Intestinal Microbiota

The bacteria that make up the microbiota exceed 10 times the number of cells in the human body and 150 times the number of genes [21] and perform numerous functions in the body, such as: barrier against colonization by pathogenic microorganisms, protection and immune stimulation, anti-inflammatory properties, appetite and satiety control, production of vitamins and shortchain fatty acids, production of enzymes, among others [22]. The term “microbiota” refers to microorganisms such as bacteria, archaes, micro eukaryotes and viruses present in the human body, these function in commensal, symbiotic or pathological relationships with their host. The term “microbiome” refers to the set of genomes of these microorganisms [23]. Initially in the study of the microbiota, only culture methods were used, however, the feces as a sample, do not accurately represent the composition of the microbiota, which varies according to the anatomical portion of the intestine they colonize. In addition, due to the anaerobic nature of most gut bacteria, only 10 to 25% of these microorganisms were detected. Later, techniques based on RNA sequences, quantified the microbiome, but could not differentiate species. Currently, the combination of both techniques better reflects the diversity of bacteria belonging to the microbiota and allows a more detailed study. The method used to determine the microbiota must always be considered when planning studies and interpreting data [24].

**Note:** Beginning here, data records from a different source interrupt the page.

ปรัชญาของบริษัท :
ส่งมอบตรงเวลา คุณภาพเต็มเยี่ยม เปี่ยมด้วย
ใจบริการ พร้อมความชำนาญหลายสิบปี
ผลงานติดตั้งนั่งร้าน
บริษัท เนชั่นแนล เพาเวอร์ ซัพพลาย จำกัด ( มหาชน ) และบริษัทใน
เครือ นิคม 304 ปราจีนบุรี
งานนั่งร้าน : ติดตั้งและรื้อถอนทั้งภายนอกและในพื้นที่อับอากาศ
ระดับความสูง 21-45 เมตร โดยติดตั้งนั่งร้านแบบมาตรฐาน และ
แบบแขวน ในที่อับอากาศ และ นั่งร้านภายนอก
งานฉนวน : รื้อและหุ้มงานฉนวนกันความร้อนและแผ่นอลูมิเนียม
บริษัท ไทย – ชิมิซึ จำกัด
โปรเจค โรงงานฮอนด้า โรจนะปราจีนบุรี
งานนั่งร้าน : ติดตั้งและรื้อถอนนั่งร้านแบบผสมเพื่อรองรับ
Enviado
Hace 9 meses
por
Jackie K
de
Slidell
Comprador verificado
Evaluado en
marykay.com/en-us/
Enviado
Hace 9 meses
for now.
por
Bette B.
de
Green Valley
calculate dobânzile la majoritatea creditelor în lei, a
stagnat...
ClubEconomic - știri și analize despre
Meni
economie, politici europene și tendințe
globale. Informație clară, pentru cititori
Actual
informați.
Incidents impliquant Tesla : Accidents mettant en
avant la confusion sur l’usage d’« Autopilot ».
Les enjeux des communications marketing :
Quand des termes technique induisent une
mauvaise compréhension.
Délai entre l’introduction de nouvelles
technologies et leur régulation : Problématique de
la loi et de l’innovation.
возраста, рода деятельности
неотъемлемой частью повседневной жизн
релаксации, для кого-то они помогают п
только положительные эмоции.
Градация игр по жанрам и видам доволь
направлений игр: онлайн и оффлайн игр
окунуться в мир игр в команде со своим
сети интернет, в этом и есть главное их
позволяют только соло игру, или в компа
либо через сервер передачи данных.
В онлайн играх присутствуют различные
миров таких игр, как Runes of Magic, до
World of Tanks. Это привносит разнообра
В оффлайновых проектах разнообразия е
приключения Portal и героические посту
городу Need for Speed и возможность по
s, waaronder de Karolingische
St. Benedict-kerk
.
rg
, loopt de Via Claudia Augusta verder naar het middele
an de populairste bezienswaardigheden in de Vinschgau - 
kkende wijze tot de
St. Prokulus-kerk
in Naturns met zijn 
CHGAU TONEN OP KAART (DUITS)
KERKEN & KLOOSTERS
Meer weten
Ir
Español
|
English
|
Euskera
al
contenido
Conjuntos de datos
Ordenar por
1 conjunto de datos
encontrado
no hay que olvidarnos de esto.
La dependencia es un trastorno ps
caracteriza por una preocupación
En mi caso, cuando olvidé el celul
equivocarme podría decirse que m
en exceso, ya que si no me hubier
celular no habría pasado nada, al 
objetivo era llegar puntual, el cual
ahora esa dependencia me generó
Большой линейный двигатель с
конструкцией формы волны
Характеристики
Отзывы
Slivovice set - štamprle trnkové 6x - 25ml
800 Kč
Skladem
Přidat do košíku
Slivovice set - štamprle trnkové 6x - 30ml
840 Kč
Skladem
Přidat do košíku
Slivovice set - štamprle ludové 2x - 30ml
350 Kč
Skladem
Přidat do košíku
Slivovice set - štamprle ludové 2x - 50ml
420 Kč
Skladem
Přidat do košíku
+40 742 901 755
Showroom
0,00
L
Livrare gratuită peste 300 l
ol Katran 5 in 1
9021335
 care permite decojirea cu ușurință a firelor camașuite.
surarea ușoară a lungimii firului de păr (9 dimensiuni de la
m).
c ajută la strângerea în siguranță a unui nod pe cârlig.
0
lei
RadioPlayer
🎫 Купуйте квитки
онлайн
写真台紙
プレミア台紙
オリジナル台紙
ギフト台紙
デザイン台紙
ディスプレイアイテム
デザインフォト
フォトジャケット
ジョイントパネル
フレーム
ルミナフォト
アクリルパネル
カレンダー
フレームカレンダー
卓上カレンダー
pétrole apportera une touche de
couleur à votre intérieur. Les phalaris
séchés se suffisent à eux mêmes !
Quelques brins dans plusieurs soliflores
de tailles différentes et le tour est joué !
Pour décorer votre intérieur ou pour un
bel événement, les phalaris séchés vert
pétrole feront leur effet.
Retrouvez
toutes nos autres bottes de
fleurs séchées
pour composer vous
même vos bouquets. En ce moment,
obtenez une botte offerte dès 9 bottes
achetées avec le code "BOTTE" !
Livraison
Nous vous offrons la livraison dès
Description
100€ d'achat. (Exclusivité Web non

Composition of Healthy Human Microbiota

Intestinal colonization, begins immediately after birth and its initial composition, will depend on the type of delivery, whether vaginal or cesarean and the feeding offered to the baby, whether breastfeeding or formula milk [25-26]. A healthy microbiota varies according to age, genetics, environment, diet and the structure of the intestinal wall [27]. The human intestinal microbiota has seven bacterial phyla: Firmicutes, Bacteroidetes, Actinobacteria, Proteobacteria, Fusobacteria, Verrucomicrobia and Cyanobacteria. Of these, the first three bacterial phyla are dominant.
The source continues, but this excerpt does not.